Al mismo tiempo, los propios embarazos, además de ser consecuencia, son también
susceptibles de constituir una causa de los matrimonios/uniones que ven involucradas a
niñas y adolescentes, creándose así un círculo que no hace sino perpetuar situaciones de
vulnerabilidad. Aspectos tales como la falta de educación, en particular sexual, y
dificultades en la accesibilidad a programas de salud sexual y reproductiva, junto con
algunos otros factores, son los que entran en juego cuando es el embarazo el que precede
el matrimonio.
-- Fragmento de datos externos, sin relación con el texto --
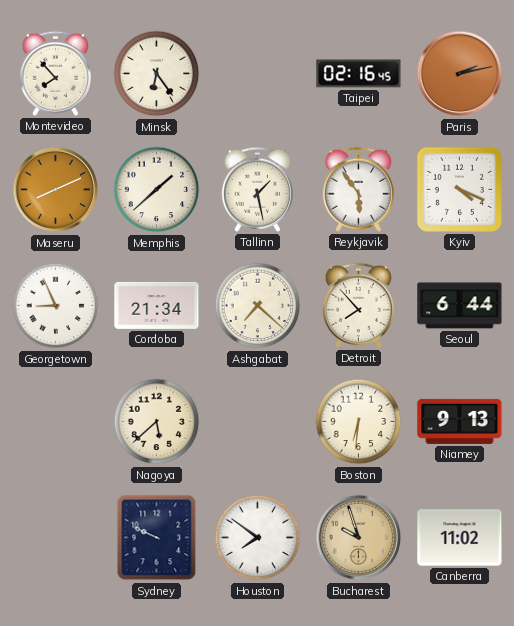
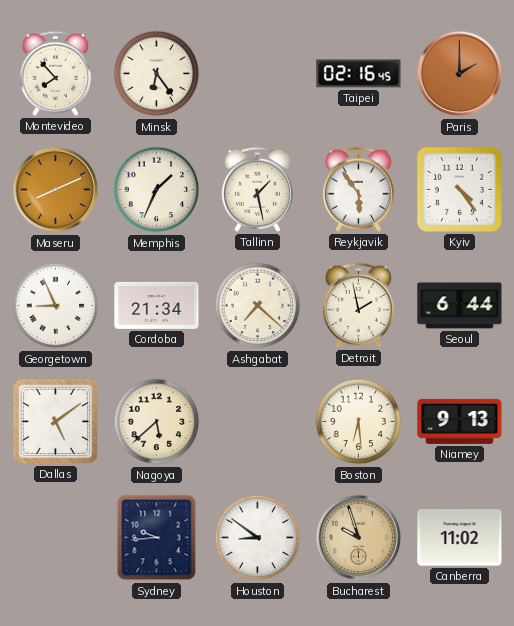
Paris: 2:13 -> 2:00
Memphis: 1:38 -> 1:34
Kyiv: 4:19 -> 4:24
Detroit: 7:53 -> 1:58
Dallas: none -> 5:09
Boston: 6:31 -> 6:29
Sydney: 9:49 -> 9:44
Houston: 7:51 -> 8:51
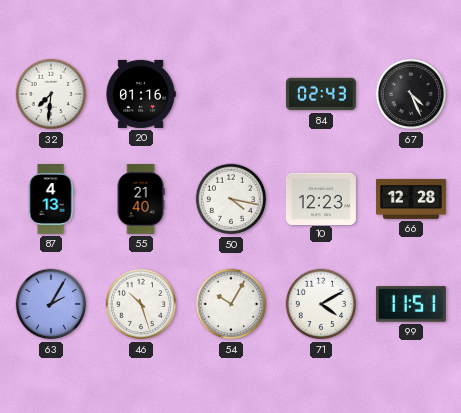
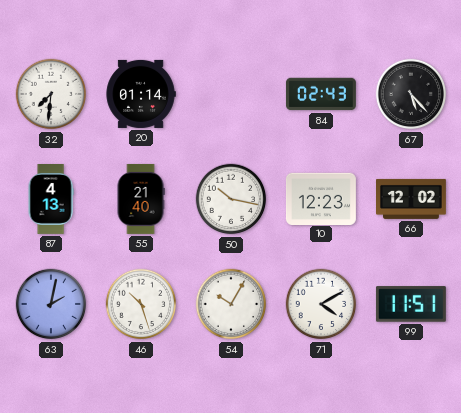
20: 01:16 -> 01:14
67: 4:26 -> 5:23
50: 4:17 -> 10:17
66: 12:28 -> 12:02
63: 2:05 -> 2:02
A este último respecto, pensemos en el peso que puede llegar a tener la
comunidad y la necesidad de mantener o restablecer la reputación familiar en los
supuestos de haber tenido la hija relaciones sexuales extramatrimoniales, hubiera o no su
consentimiento: el matrimonio, aparte de ser considerado la elección normal y justa,
puede en ocasiones resultar una elección necesaria, no sólo en el interés del futuro bebé
allí donde se reconocen ciertos derechos sólo a hijos/as legítimos de progenitores unidos
en una unión formal, sino en el interés de la familia entera para salvaguardar el “honor”,
incluso a costa de dar los progenitores en matrimonio su propia hija a su violador,
evitándole, a veces en conformidad con la ley, la aplicación de la pena que de otra manera
se le impondría. De esta manera, el embarazo encuentra su legitimación a través del
matrimonio, desencadenando el círculo de la interrupción de la educación de la joven,
falta de oportunidades futuras y reafirmación de los estereotipos de género.